Святое дело — страница 16 из 45

Дорогой тоже молчала, думая о своем. Молчал и он, утомившись за день.

Искать новое место для ночлега было поздно, и лейтенант опять пошел к Шуре. Поужинав, вконец разомлел от усталости, но едва утонул в мягкой постели, как спать расхотелось, и он с удовольствием следил за Шурой. Она быстро и ловко управилась с хозяйством и ушла в другую комнату. Лейтенант прикрыл глаза и стал ждать.

Шура долго не показывалась, потом вошла, все еще одетая.

— От что, Федор Михайлович, любимчик ты мой, — сказала сурово и печально. — Не можу я с тобою больше. Надумала я у могилы, что и мой так лежит. Как увидела вроде. Теперь усе время он рядом. Не можу я при нем. Не можу. — Она скрылась за ситцевой занавеской, а через несколько минут возвратившись, спокойно спросила: — Тушить?

Лейтенант молча прикрыл глаза.

Утром они втроем позавтракали. Шура отвела сына к соседке через улицу, а сама отправилась в ущелье: «Пособираю, пока вы у комендатуру сходите». Лейтенант попытался отговорить ее, но Шура строго сказала:

— И мой так лежит.

Разубеждать ее лейтенант не решился.

В ожидании коменданта — тот куда-то срочно выехал с патрулями — еще раз перечитал список роты.

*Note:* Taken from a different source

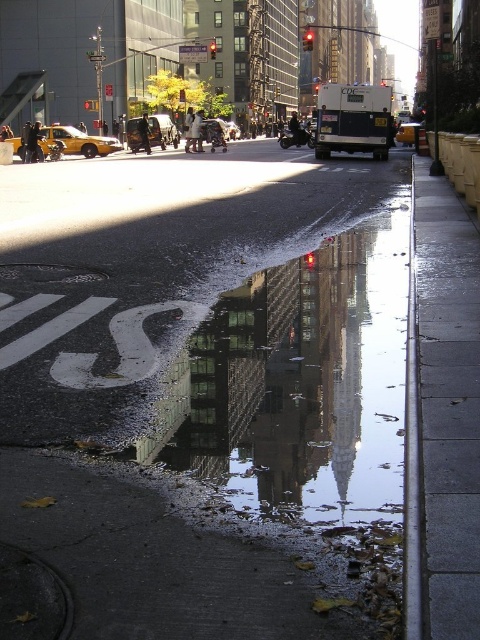 You are a photographer standing on the sidewalk and want to capture both the reflective glass building at center and the yellow rubber taxi at left in one shot. Which object will appear larger in the photo?

The reflective glass building at center will appear larger in the photo because it is closer to the photographer than the yellow rubber taxi at left.

You are a delivery person carrying a heavy package and need to walk from the sidewalk to the van. Given that the wet asphalt sidewalk at lower center is under the metallic silver van at center, can you safely step onto the sidewalk without getting too close to the van?

The wet asphalt sidewalk at lower center is positioned under the metallic silver van at center, so stepping onto the sidewalk would place you directly underneath the van, which is unsafe due to the risk of objects falling or the van moving. Choose a safer path away from the van.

Одного Сидорова звали Иваном, другого — Федором. Лейтенант хорошо помнил его, Федора Яковлевича Сидорова. К солдату все обращались по имени и отчеству: пожилой был…

Отражали танковую атаку. Тяжелые гранаты кончились, остались противопехотные. Федор Яковлевич был слишком стар бросать гранатные связки, а людей уже мало. Федор Яковлевич наполнил вещмешок, привязал один за другим три солдатских ремня и по-стариковски неуклюже перелез через каменный бруствер. Мешком с гранатами он действовал как подвижным фугасом…

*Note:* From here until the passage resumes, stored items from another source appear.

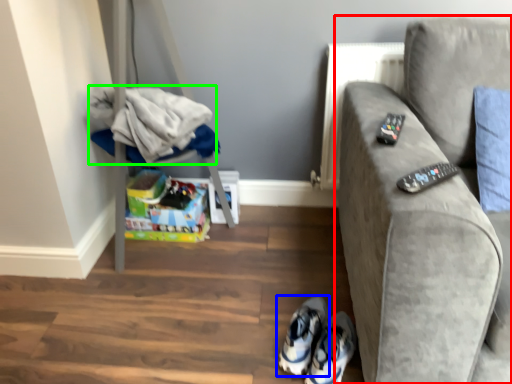 Question: Estimate the real-world distances between objects in this image. Which object is closer to studio couch (highlighted by a red box), footwear (highlighted by a blue box) or laundry (highlighted by a green box)?

Choices:
 (A) footwear
 (B) laundry

Answer: (A) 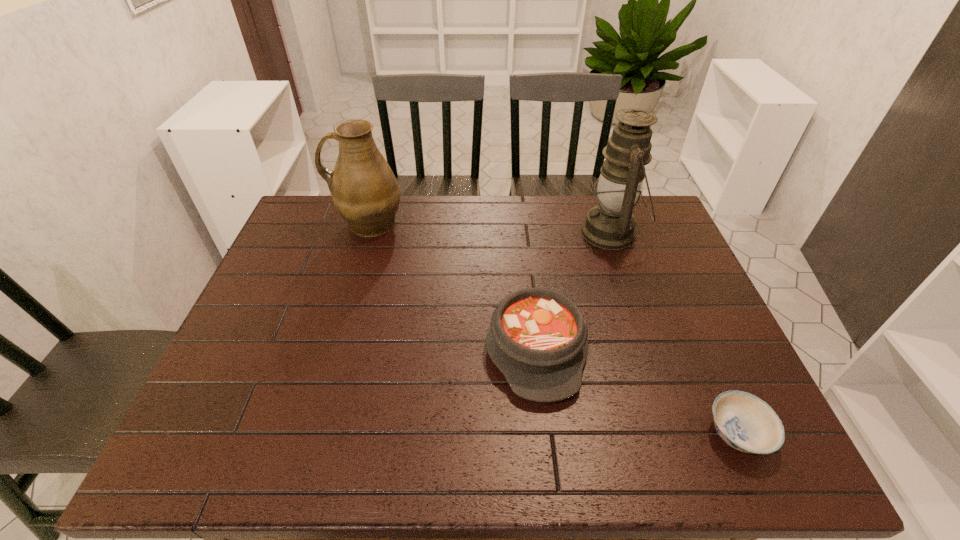 Where is `the tallest object`? This screenshot has width=960, height=540. the tallest object is located at coordinates (611, 225).

The height and width of the screenshot is (540, 960). In order to click on the leftmost object in this screenshot , I will do `click(365, 191)`.

I want to click on pitcher, so click(365, 191).

Locate an element on the screen. The width and height of the screenshot is (960, 540). casserole is located at coordinates (537, 338).

The height and width of the screenshot is (540, 960). I want to click on the third object from right to left, so (x=537, y=338).

Locate an element on the screen. bowl is located at coordinates (745, 422).

Where is `blank space located 0.170m on the left of the oil lamp`? The width and height of the screenshot is (960, 540). blank space located 0.170m on the left of the oil lamp is located at coordinates (527, 233).

Identify the location of free space located on the handle side of the third shortest object. This screenshot has height=540, width=960. (315, 223).

At what (x,y) coordinates should I click in order to perform the action: click on vacant space located on the right of the second object from left to right. Please return your answer as a coordinate pair (x, y). This screenshot has height=540, width=960. Looking at the image, I should click on pos(627,348).

At what (x,y) coordinates should I click in order to perform the action: click on vacant space situated 0.400m on the back of the shortest object. Please return your answer as a coordinate pair (x, y). The height and width of the screenshot is (540, 960). Looking at the image, I should click on (669, 278).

Вот кто был тридцать первым! Сидоров, Федор Яковлевич! От него не уцелело ни документов, ни того, что называют останками. Три солдатских ремня слишком коротки при взрыве четырех килограммов тола.


До самого отъезда лейтенант Миронов ночевал в доме Шуры. Он по-прежнему тайно любовался ею, верил и не верил, что узнал такую красивую, женственную, но первая и единственная ночь их близости осталась единственной и последней. Шура все так же проявляла к нему доброе внимание, заботилась и разговаривала ласковым голосом, а по ночам, когда лейтенант, намаявшись за день на стройке памятника (теперь там работала бригада), спал крепким, непробудным сном, Шура облокачивалась голыми руками на стол и подолгу горько и безутешно плакала.

Домик стоял на окраине, ближе других к ущелью. Но лейтенант не потому не уходил от Шуры. Как ни скуден тыловой офицерский паек, но он богаче и разнообразнее продовольственных карточек работницы и ребенка. Каждый день, прожитый одной семьей, был сытым днем.

На открытие памятника собрался на митинг весь город, все, свободные от смен и дежурств. Больше других было женщин, одиноких и с детьми. Говорились речи, играл оркестр.

Лейтенант держался в сторонке, не сводя глаз с горящей золотом латунной доски на обелиске из обломка скалы. Губы лейтенанта беззвучно шевелились, повторяя тридцать одно имя, отлитое на металле.

Митинг кончился, черная густая толпа потянулась к выходу из ущелья.

— Постоишь еще? — спросил капитан Федотов.

— Постою, — сказал лейтенант.

— Тогда я поехал.

— Хорошо.

У братской могилы остался лейтенант. И Шура. Сына она отправила с соседкой на грузовике.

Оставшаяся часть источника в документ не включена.